FYI, I recompressed it with xz -8 (which took longer), and now it's just 12MiB. Contrast with bzip -9's size that's 3.5 times larger: $ du -h sdb* 43M sdb2.img.tar.bz2 12M sdb2.img.tar.xz For your convenience, here's the bzip2-compressed file, too: http://et.redhat.com/~meyering/sdb2.img.tar.bz2
e2fsprogs-1.41.4-4.fc10 has been submitted as an update for Fedora 10. http://admin.fedoraproject.org/updates/e2fsprogs-1.41.4-4.fc10
I've just confirmed that latest kernel (which now has an initrd built from fixed e2fsprogs-1.41.4-5.fc11.x86_64) solves the problem. Thanks, Eric.
e2fsprogs-1.41.4-4.fc10 has been pushed to the Fedora 10 testing repository. If problems still persist, please make note of it in this bug report.

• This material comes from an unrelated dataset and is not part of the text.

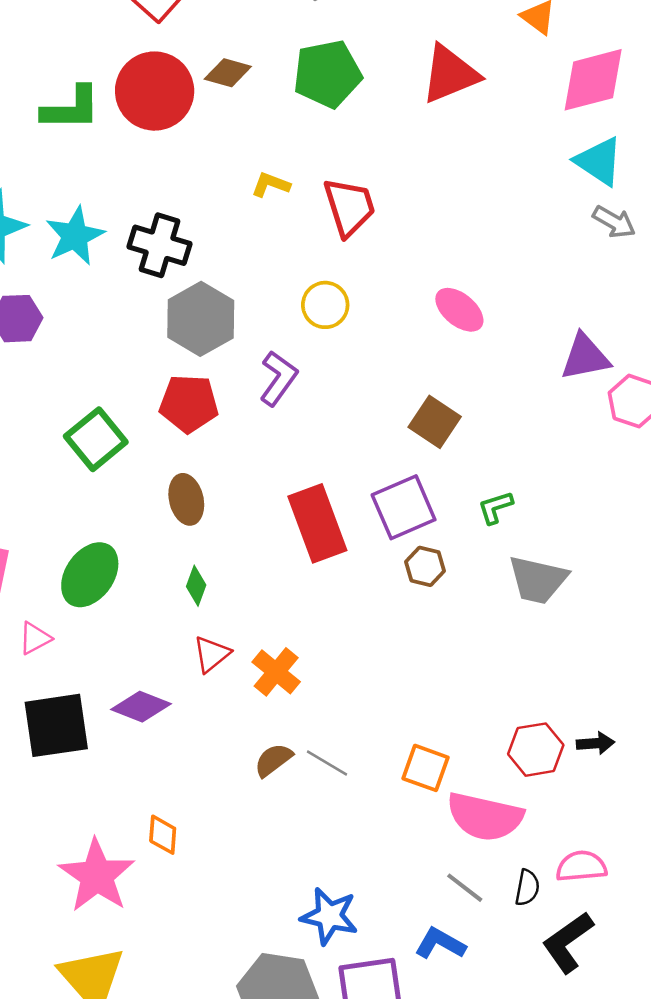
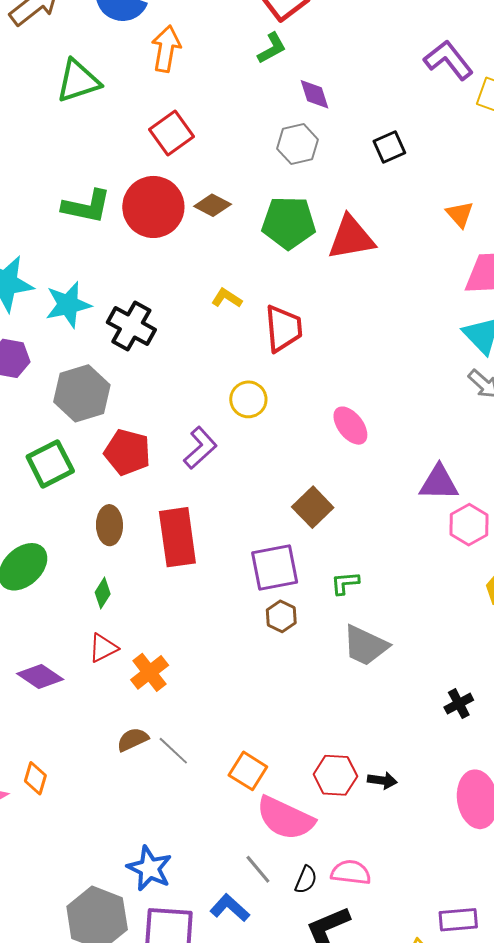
red triangle: (450, 74) -> (351, 238), moved
gray hexagon: (201, 319) -> (82, 393), moved
red rectangle: (317, 523) -> (177, 537), moved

If you want to test the update, you can install it with su -c 'yum --enablerepo=updates-testing update e2fsprogs'. You can provide feedback for this update here: http://admin.fedoraproject.org/updates/F10/FEDORA-2009-2165
e2fsprogs-1.41.4-4.fc10 has been pushed to the Fedora 10 stable repository. If problems still persist, please make note of it in this bug report.